Los resultados muestran que el nivel de yodo es más bajo en las mujeres seis semanas tras el parto, por otro lado, los suplementos de yodo y otros productos enriquecidos con este elemento químico, han demostrado ser efectivos para elevar su nivel en el organismo, pero, eso sí, deben tomarse durante los 18 meses indicados. Los investigadores explican que durante el embarazo la necesidad de yodo aumenta considerablemente, pero las mujeres no toman todo lo que necesitan, por lo que se produce una descompensación, de hecho, esta deficiencia se considera prevalente en toda Europa, aunque en realidad se trata de un problema global.

Los expertos recuerdan que, en estudios anteriores se ha relacionado la ingesta deficiente de yodo durante el embarazo, con un desarrollo infantil deficiente, y concretamente en lo referente al desarrollo de las habilidades lingüísticas. También apuntan que los bebés son vulnerables a la deficiencia de yodo, debido a que sus reservas de yodo tiroideo son escasas, para evitar esto es necesario que las madres tengan un correcto nivel de este elemento durante la gestación.

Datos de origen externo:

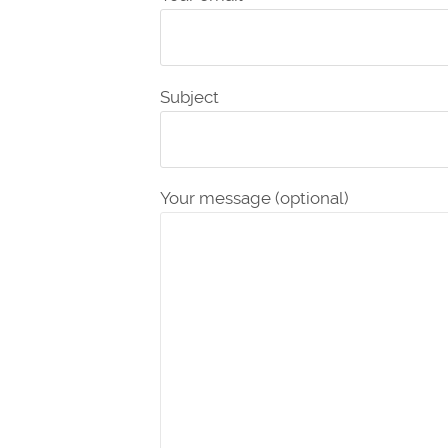
Subject
Your message (optional)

Durante el embarazo, los requerimientos de yodo son elevados debido al aumento de la síntesis de las hormonas tiroideas, la transferencia de yodo al futuro bebé, y el aumento de la filtración glomerular, algo que deriva en un incremento de las pérdidas urinarias. Las necesidades de yodo también aumentan durante la lactancia, ya que se secreta en la leche materna y es una fuente de yodo crucial para el lactante. Son muchos los motivos por los que hay que controlar que el nivel de yodo sea el correcto, por ello, tras el estudio se apuntan errores en las recomendaciones de yodo de Noruega.

Según las recomendaciones de nutrición nórdicas, se debe realizar una ingesta de yodo de 175 microgramos por día, sin embargo, la OMS (Organización Mundial de la Salud) recomienda 250 microgramos/día, es evidente que existe un desfase. Los investigadores han realizado un detallado estudio midiendo las concentraciones de yodo durante el embarazo, tras el parto, y a los bebés cuando cumplieron 18 meses de edad. En todos los casos se apreciaron niveles de yodo por debajo de lo recomendado, por eso se recomienda encarecidamente tomar suplementos incluso antes del embarazo, y tras el parto, mantener la suplementación 18 meses permitirá recuperar los niveles adecuados y el bebé recibirá lo que necesita a través de la leche materna.

Los expertos consideran necesario que se revisen las recomendaciones y que los médicos hablen con las mujeres que acaban de ser mamás para que mantengan la suplementación, ya que el hecho de dar a luz no indica que se haya de abandonar. Podéis conocer todos los detalles de la investigación a través de este artículo publicado en la revista científica Maternal & Child Nutrition.